§ **Task instructions**: Copy every record exactly, leaving the pictures out.

____ Input data

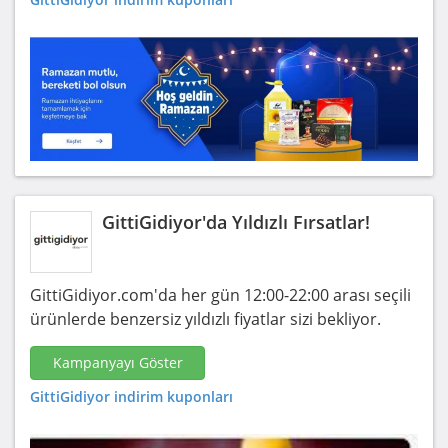
GittiGidiyor'da Yıldızlı Fırsatlar!
GittiGidiyor.com'da her gün 12:00-22:00 arası seçili
ürünlerde benzersiz yıldızlı fiyatlar sizi bekliyor.
Kampanyayı Göster
GittiGidiyor indirim kuponları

________

§ **Answer section**:
GittiGidiyor'da Yıldızlı Fırsatlar!
GittiGidiyor.com'da her gün 12:00-22:00 arası seçili
ürünlerde benzersiz yıldızlı fiyatlar sizi bekliyor.
Kampanyayı Göster
GittiGidiyor indirim kuponları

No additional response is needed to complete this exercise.